* WHAT YOU HAVE TO DO *
Reproduce the records that follow exactly; any picture among them stays out.

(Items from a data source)
□ □ □ □

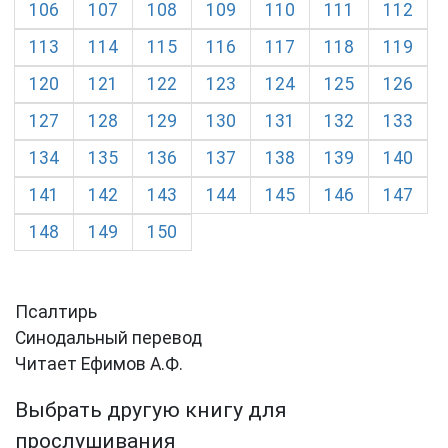
106
107
108
109
110
111
112
113
114
115
116
117
118
119
120
121
122
123
124
125
126
127
128
129
130
131
132
133
134
135
136
137
138
139
140
141
142
143
144
145
146
147
148
149
150
Псалтирь
Синодальный перевод
Читает Ефимов А.Ф.
Выбрать другую книгу для
прослушивания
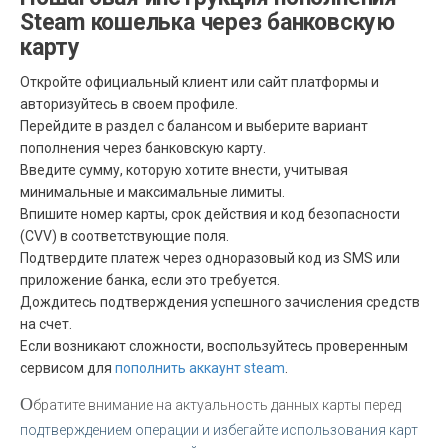
Steam кошелька через банковскую
карту
Откройте официальный клиент или сайт платформы и
авторизуйтесь в своем профиле.
Перейдите в раздел с балансом и выберите вариант
пополнения через банковскую карту.
Введите сумму, которую хотите внести, учитывая
минимальные и максимальные лимиты.
Впишите номер карты, срок действия и код безопасности
(CVV) в соответствующие поля.
Подтвердите платеж через одноразовый код из SMS или
приложение банка, если это требуется.
Дождитесь подтверждения успешного зачисления средств
на счет.
Если возникают сложности, воспользуйтесь проверенным
сервисом для
пополнить аккаунт steam
.
О
братите внимание на актуальность данных карты перед
подтверждением операции и избегайте использования карт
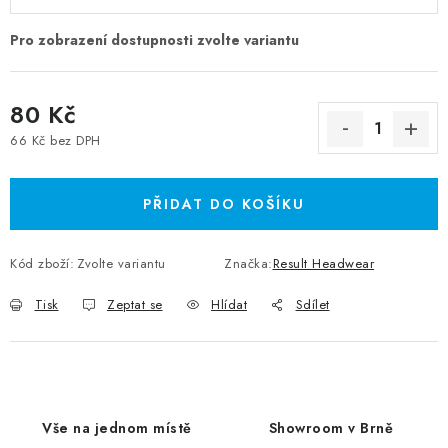
80 Kč
66 Kč bez DPH
Měrná cena:
PŘIDAT DO KOŠÍKU
Kód zboží:
Zvolte variantu
Značka:
Result Headwear
Tisk
Zeptat se
Hlídat
Sdílet
Vše na jednom místě
Showroom v Brně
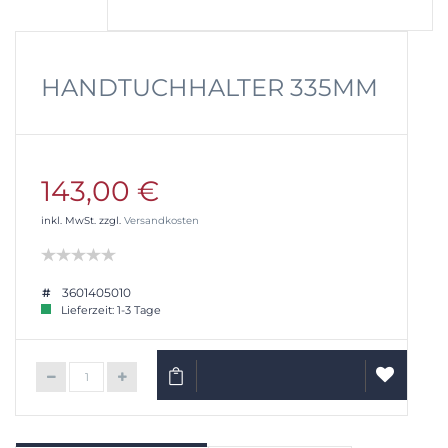
HANDTUCHHALTER 335MM
143,00 €
inkl. MwSt. zzgl.
Versandkosten
3601405010
Lieferzeit: 1-3 Tage
IN DEN WARENKORB
AUF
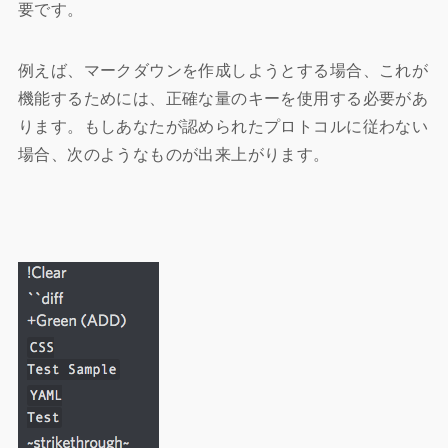
要です。
例えば、マークダウンを作成しようとする場合、これが
機能するためには、正確な量のキーを使用する必要があ
ります。もしあなたが認められたプロトコルに従わない
場合、次のようなものが出来上がります。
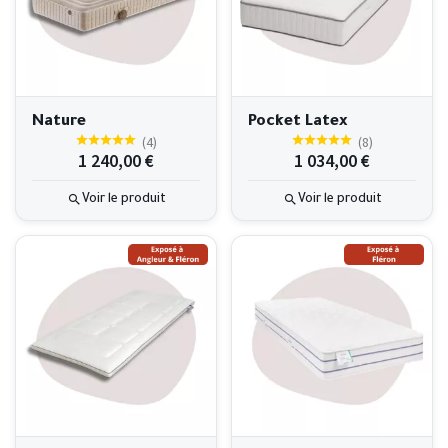
Nature
Pocket Latex
(
4
)
(
8
)
1 240,00 €
1 034,00 €
Voir le produit
Voir le produit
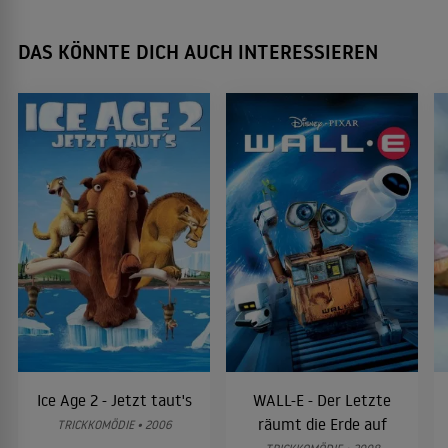
DAS KÖNNTE DICH AUCH INTERESSIEREN
Ice Age 2 - Jetzt taut's
WALL-E - Der Letzte
räumt die Erde auf
TRICKKOMÖDIE • 2006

□ □ □ □

* OUTPUT OF THE EXERCISE *
106
107
108
109
110
111
112
113
114
115
116
117
118
119
120
121
122
123
124
125
126
127
128
129
130
131
132
133
134
135
136
137
138
139
140
141
142
143
144
145
146
147
148
149
150
Псалтирь
Синодальный перевод
Читает Ефимов А.Ф.
Выбрать другую книгу для
прослушивания
Steam кошелька через банковскую
карту
Откройте официальный клиент или сайт платформы и
авторизуйтесь в своем профиле.
Перейдите в раздел с балансом и выберите вариант
пополнения через банковскую карту.
Введите сумму, которую хотите внести, учитывая
минимальные и максимальные лимиты.
Впишите номер карты, срок действия и код безопасности
(CVV) в соответствующие поля.
Подтвердите платеж через одноразовый код из SMS или
приложение банка, если это требуется.
Дождитесь подтверждения успешного зачисления средств
на счет.
Если возникают сложности, воспользуйтесь проверенным
сервисом для
пополнить аккаунт steam
.
О
братите внимание на актуальность данных карты перед
подтверждением операции и избегайте использования карт
80 Kč
66 Kč bez DPH
Měrná cena:
PŘIDAT DO KOŠÍKU
Kód zboží:
Zvolte variantu
Značka:
Result Headwear
Tisk
Zeptat se
Hlídat
Sdílet
Vše na jednom místě
Showroom v Brně
HANDTUCHHALTER 335MM
143,00 €
inkl. MwSt. zzgl.
Versandkosten
3601405010
Lieferzeit: 1-3 Tage
IN DEN WARENKORB
AUF
要です。
例えば、マークダウンを作成しようとする場合、これが
機能するためには、正確な量のキーを使用する必要があ
ります。もしあなたが認められたプロトコルに従わない
場合、次のようなものが出来上がります。
Nature
Pocket Latex
(
4
)
(
8
)
1 240,00 €
1 034,00 €
Voir le produit
Voir le produit
DAS KÖNNTE DICH AUCH INTERESSIEREN
Ice Age 2 - Jetzt taut's
WALL-E - Der Letzte
räumt die Erde auf
TRICKKOMÖDIE • 2006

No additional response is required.